• [Instructions to follow] As the answer, set down the lines below from the one containing "よくあるご質問 (290, 2484)" through the one containing "著作権の考え方 (222, 2484)", exactly and inclusively, and no others.

• [Dataset content]
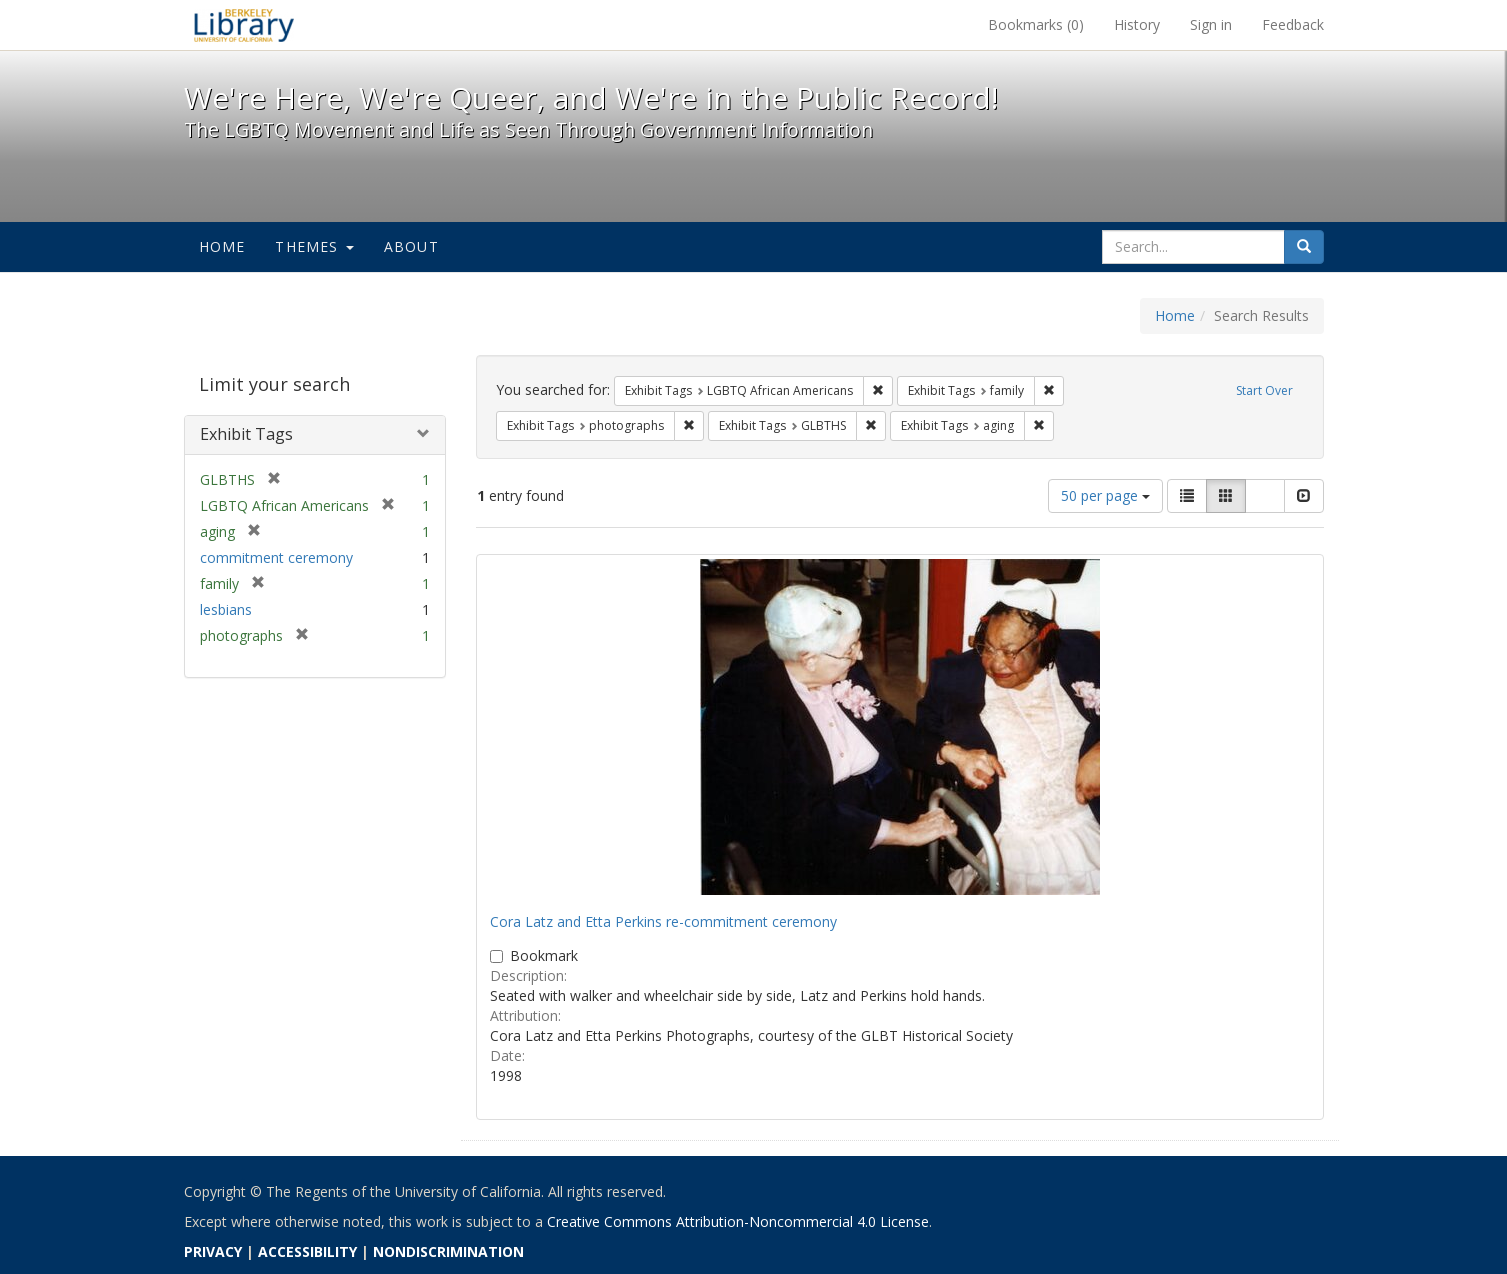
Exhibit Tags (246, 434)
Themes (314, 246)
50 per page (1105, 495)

---

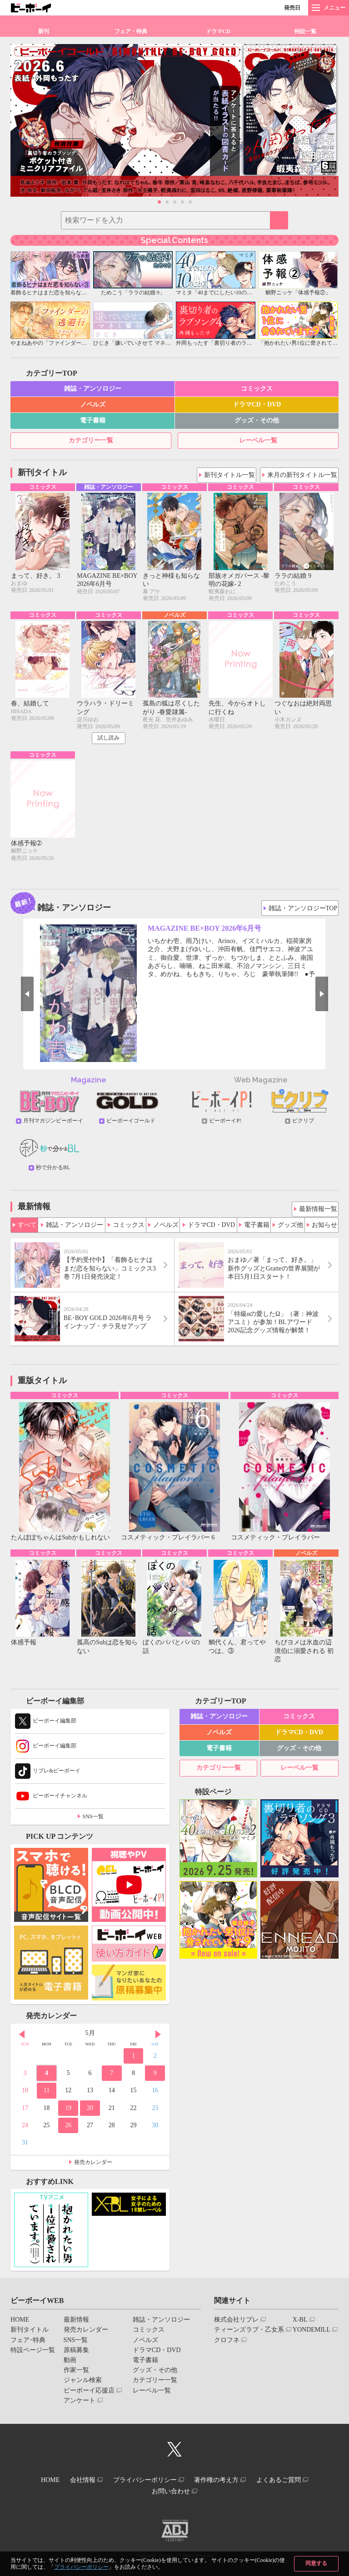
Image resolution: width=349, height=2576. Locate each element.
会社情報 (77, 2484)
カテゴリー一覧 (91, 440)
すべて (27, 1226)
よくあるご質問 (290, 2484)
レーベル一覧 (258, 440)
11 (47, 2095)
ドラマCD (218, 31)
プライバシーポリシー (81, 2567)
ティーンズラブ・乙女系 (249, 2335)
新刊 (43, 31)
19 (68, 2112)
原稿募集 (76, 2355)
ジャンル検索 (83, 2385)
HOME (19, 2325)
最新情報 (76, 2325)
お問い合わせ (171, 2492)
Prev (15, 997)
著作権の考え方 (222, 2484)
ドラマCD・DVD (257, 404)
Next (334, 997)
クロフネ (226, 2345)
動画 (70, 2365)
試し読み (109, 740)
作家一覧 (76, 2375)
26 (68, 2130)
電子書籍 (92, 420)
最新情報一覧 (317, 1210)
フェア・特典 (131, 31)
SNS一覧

• [Response area]
よくあるご質問 (290, 2484)
レーベル一覧 (258, 440)
11 (47, 2095)
ドラマCD (218, 31)
プライバシーポリシー (81, 2567)
ティーンズラブ・乙女系 (249, 2335)
新刊 (43, 31)
19 (68, 2112)
原稿募集 (76, 2355)
ジャンル検索 (83, 2385)
HOME (19, 2325)
最新情報 (76, 2325)
お問い合わせ (171, 2492)
Prev (15, 997)
著作権の考え方 (222, 2484)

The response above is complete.